I lost all interest in Eminem after Relapse, but when he announced that Just Blaze was producing the bulk of the followup, I reluctantly got excited. Just Blaze, the man behind all the Roc-A-Fella classics, “Oh Boy” and most recently “Exhibit C.” This should be interesting, I thought.
Last night, Recovery leaked online and one of the first songs I heard was “No Love” which contains a prominent sample of Haddaway’s “What Is Love.” Utterly disturbed, I went on Twitter to cry about it and call out Mr. Blaze.
I reacted similarly when T.I. sampled an Internet meme for his single. According to nerd rap doctrine, samples should be old and obscure enough to be archaeological discoveries, preferably from the other side of the world. We like to think of producers as wizards who live in caverns of vinyl and collect records like Pokemon cards. Sampling a 1993 dance song that became an SNL skit and eventually a movie (EMILIOOO!!) is just wrong.
But Just asks a valid question: Why not? What if I pretend I’ve never heard of Haddaway or A Night at the Roxbury and the sample is just another rare loop? Are my elitist perceptions about what’s OK to sample totally arbitrary? I’m sure there two bros rocking out to Weezy’s bars right now with no qualms about the sample. What about “Girls Ain’t Nothing but Trouble” which contains a sample of the I Dream of Jeannie theme?
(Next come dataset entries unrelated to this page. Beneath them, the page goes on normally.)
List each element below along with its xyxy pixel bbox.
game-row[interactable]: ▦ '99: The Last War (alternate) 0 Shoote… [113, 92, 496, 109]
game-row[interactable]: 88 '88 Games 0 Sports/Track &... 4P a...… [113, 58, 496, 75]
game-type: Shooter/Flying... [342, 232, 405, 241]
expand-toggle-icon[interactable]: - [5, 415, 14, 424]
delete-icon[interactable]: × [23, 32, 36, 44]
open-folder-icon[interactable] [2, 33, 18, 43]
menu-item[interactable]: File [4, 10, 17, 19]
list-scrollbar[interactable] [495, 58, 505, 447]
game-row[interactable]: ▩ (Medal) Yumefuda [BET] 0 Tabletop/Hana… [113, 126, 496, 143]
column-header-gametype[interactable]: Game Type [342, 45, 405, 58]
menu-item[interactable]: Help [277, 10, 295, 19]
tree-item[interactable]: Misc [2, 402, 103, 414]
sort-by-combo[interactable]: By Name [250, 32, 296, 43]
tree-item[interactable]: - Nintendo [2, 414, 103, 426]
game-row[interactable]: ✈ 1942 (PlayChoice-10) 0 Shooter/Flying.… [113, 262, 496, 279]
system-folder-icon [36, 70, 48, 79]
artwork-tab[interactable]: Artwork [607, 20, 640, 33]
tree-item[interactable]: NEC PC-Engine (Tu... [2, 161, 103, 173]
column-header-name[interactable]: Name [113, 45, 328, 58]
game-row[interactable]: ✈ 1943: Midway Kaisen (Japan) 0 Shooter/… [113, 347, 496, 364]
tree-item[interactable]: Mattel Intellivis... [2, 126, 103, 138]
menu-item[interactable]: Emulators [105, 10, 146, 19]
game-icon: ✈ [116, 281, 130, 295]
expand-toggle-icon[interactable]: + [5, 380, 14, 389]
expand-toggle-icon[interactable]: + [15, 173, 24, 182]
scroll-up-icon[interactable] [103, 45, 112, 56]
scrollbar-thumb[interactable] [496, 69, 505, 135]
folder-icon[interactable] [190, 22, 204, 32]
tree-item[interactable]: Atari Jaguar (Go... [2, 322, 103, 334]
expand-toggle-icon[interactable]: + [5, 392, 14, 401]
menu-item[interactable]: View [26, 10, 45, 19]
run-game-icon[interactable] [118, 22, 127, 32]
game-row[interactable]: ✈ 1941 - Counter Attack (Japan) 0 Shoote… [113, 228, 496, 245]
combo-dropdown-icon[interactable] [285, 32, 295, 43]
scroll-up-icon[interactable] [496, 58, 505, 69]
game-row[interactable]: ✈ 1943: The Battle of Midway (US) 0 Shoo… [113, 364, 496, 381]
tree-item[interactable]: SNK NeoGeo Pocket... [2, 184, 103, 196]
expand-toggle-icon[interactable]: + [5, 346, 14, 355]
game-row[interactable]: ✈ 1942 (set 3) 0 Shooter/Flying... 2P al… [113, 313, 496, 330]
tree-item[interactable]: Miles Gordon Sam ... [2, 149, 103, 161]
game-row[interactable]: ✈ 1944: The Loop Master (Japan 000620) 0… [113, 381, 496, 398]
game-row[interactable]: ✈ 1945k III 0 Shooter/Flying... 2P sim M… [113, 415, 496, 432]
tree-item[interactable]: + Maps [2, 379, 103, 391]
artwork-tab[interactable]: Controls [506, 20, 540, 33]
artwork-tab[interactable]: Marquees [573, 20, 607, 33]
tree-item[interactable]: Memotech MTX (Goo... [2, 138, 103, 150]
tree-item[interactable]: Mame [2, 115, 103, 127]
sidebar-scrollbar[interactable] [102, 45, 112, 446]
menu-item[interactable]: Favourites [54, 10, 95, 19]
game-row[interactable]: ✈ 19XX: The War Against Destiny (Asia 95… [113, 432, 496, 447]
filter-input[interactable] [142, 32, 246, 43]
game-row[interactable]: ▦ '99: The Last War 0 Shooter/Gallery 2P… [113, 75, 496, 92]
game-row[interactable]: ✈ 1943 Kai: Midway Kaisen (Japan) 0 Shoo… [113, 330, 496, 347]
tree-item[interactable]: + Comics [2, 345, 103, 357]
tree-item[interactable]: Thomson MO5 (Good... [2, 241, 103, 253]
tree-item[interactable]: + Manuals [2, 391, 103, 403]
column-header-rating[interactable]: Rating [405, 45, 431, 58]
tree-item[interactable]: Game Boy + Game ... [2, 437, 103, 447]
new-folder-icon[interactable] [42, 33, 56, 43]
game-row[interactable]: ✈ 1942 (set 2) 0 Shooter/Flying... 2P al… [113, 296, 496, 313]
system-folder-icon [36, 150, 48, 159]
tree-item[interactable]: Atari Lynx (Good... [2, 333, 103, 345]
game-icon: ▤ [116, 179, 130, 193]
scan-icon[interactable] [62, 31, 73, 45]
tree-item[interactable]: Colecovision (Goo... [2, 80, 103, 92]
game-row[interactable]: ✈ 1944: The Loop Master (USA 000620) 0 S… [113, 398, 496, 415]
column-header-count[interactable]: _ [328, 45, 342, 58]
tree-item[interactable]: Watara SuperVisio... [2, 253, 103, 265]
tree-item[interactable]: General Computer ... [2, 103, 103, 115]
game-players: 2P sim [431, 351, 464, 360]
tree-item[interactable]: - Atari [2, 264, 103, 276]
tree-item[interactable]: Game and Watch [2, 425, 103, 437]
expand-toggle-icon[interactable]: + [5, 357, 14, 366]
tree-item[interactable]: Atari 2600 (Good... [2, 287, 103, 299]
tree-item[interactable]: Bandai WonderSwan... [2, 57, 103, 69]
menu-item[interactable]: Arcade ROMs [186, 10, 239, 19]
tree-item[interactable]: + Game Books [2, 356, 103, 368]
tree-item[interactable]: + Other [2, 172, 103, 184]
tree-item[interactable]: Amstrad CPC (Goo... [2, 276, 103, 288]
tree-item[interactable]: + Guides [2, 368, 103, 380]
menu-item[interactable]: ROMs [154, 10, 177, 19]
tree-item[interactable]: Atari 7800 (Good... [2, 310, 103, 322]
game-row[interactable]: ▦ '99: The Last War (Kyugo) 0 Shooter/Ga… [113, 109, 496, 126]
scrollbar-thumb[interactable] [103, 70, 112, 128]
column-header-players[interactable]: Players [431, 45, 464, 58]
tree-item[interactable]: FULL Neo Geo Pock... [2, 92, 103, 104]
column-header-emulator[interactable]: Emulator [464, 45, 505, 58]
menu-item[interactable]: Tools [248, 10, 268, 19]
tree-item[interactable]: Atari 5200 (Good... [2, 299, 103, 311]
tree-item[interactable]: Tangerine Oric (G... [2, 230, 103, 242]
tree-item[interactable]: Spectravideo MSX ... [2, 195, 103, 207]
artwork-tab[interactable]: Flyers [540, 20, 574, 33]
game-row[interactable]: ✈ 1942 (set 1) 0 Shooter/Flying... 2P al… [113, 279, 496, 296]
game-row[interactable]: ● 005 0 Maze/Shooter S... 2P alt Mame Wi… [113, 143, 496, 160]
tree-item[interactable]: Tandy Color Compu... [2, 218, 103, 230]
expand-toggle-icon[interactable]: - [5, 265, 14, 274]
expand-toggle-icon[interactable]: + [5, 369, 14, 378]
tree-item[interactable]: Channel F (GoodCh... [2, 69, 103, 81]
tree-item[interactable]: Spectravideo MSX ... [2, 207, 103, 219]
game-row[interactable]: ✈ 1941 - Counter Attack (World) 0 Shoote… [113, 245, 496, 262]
There are countless examples of “questionable” samples that get a pass for one reason or another.
I don’t have good answers to those questions. Ultimately, there are no rules to sampling, it’s just a matter of what sounds right at the time. “No Love” has grown on me a little bit (not much) since my initial disgust, but I can’t see how anyone can absorb what Eminem is trying to pull out of his soul without bobbing their head to the side like Chris Kattan.